- **INSTRUCTIONS FOR THE TASK**: Exactly as they appear below, repeat the lines from the one with "1995 – Skupnost mnogih misli" through the one with "ljudi, obraz pri", and no others.

- **DATA FOR THIS EXERCISE**:
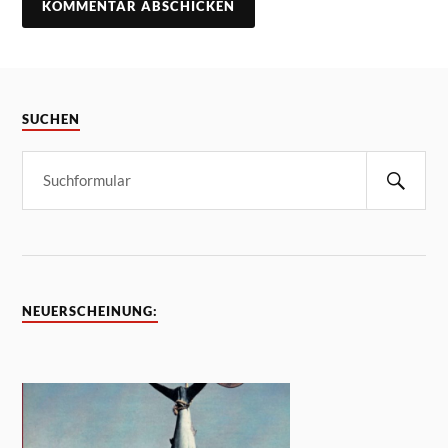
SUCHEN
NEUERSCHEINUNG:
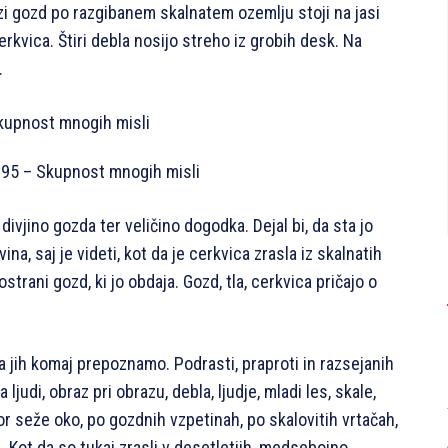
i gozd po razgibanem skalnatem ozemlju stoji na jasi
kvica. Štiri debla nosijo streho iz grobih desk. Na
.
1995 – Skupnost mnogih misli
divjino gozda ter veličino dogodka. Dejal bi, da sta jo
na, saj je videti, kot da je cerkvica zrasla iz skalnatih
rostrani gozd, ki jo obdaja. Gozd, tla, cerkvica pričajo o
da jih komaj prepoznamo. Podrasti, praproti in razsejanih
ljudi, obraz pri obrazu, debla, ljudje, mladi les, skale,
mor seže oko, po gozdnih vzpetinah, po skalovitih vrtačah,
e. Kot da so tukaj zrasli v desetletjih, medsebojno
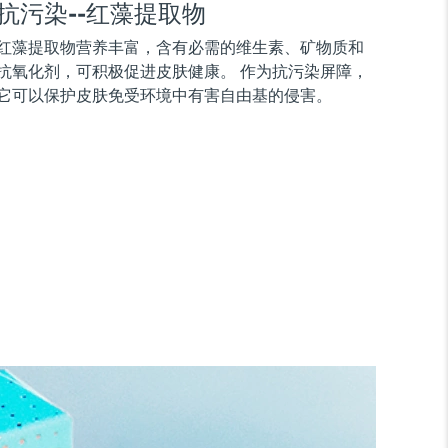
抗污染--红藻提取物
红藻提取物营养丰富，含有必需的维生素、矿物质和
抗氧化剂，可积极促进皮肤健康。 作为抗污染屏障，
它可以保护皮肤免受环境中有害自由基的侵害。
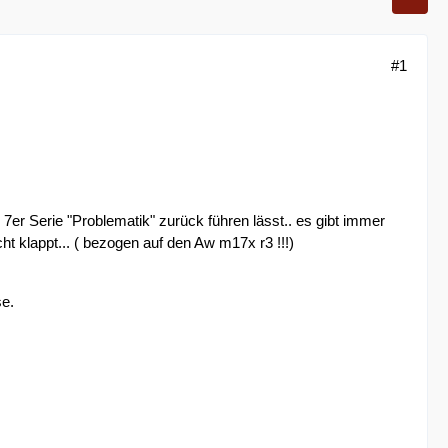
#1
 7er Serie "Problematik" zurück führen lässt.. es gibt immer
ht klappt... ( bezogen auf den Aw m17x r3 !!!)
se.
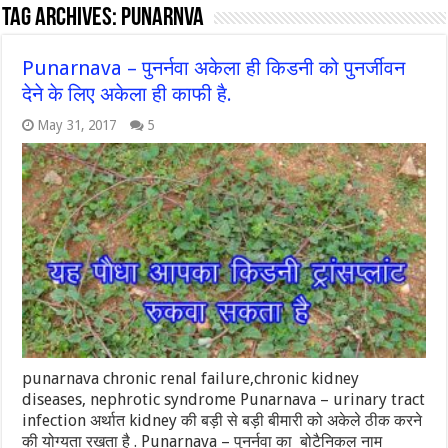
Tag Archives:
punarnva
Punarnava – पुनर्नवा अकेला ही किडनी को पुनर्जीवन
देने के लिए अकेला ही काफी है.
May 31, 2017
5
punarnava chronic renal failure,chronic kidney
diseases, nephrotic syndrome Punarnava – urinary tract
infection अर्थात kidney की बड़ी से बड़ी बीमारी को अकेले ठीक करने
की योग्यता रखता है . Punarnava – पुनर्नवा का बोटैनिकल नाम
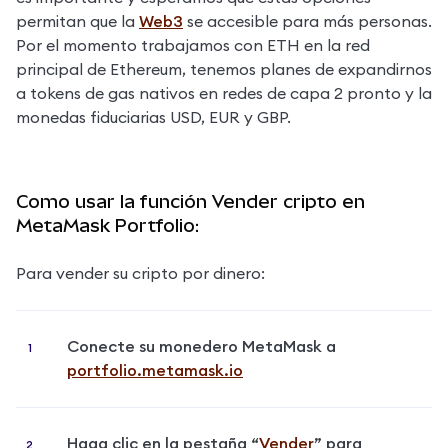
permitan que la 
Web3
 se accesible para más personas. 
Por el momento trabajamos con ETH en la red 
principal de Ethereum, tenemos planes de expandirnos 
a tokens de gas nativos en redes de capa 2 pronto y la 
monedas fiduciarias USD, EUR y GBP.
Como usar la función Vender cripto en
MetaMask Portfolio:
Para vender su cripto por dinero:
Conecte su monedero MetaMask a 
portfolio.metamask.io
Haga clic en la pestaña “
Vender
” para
...
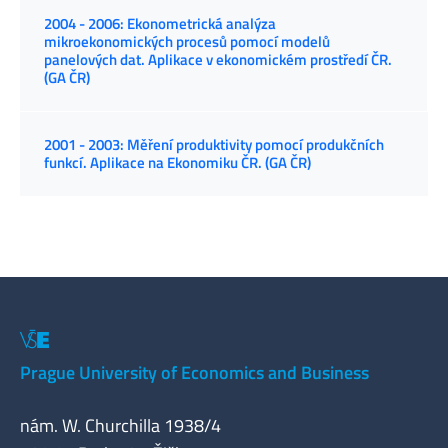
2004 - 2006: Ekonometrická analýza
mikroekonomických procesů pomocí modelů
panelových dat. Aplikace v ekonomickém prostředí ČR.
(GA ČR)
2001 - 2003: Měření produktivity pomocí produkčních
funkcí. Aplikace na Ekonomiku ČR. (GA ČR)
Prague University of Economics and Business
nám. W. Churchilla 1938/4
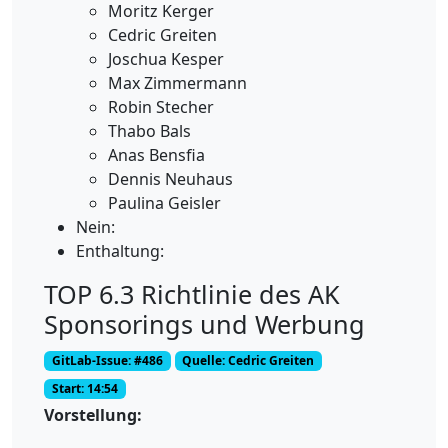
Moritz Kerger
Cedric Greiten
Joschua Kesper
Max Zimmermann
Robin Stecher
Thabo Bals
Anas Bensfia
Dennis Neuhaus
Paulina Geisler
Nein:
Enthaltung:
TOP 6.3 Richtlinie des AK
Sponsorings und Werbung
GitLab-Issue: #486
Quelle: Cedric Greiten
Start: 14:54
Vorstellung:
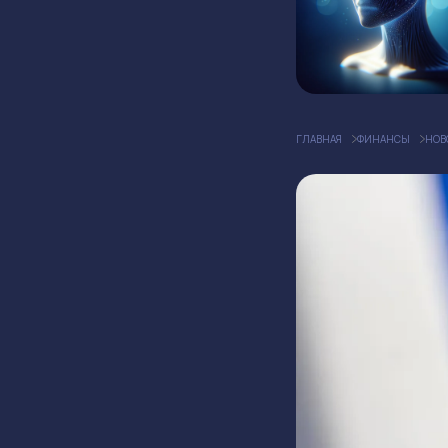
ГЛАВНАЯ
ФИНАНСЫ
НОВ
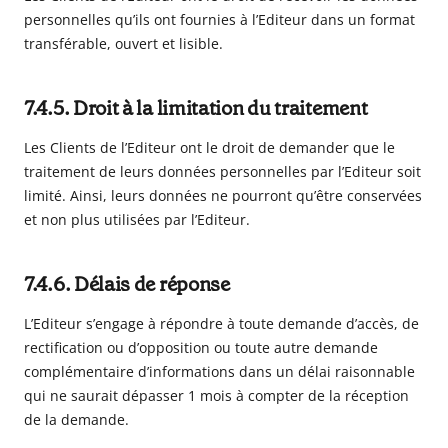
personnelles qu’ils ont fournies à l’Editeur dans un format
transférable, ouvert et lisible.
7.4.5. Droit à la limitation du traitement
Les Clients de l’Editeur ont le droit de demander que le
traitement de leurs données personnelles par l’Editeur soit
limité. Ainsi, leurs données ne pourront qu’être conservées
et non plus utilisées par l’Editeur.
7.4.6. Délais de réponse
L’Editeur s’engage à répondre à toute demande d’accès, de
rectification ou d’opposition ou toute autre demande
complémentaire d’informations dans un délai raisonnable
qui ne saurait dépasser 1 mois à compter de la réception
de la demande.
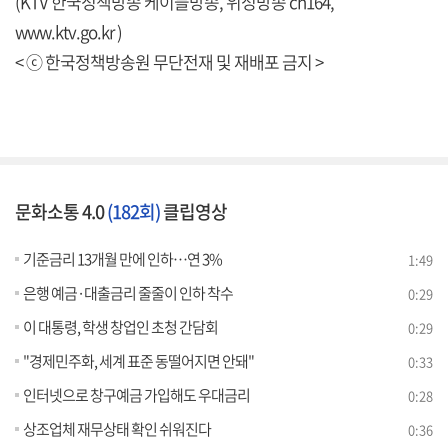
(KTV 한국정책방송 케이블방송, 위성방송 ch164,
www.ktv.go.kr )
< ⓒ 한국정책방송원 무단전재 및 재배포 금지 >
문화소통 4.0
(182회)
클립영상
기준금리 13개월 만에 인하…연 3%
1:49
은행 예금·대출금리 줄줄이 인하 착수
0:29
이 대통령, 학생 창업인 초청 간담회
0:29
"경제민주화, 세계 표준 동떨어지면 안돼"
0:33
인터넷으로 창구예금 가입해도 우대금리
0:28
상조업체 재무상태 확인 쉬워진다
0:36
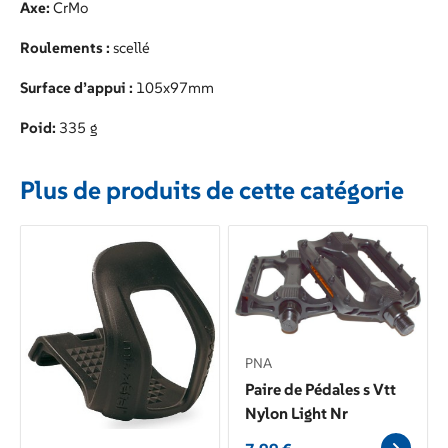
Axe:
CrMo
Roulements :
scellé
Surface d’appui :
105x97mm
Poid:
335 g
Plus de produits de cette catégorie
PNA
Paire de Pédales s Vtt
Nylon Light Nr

- **COMPLETED EXERCISE**:
1995 – Skupnost mnogih misli
divjino gozda ter veličino dogodka. Dejal bi, da sta jo
na, saj je videti, kot da je cerkvica zrasla iz skalnatih
rostrani gozd, ki jo obdaja. Gozd, tla, cerkvica pričajo o
da jih komaj prepoznamo. Podrasti, praproti in razsejanih
ljudi, obraz pri obrazu, debla, ljudje, mladi les, skale,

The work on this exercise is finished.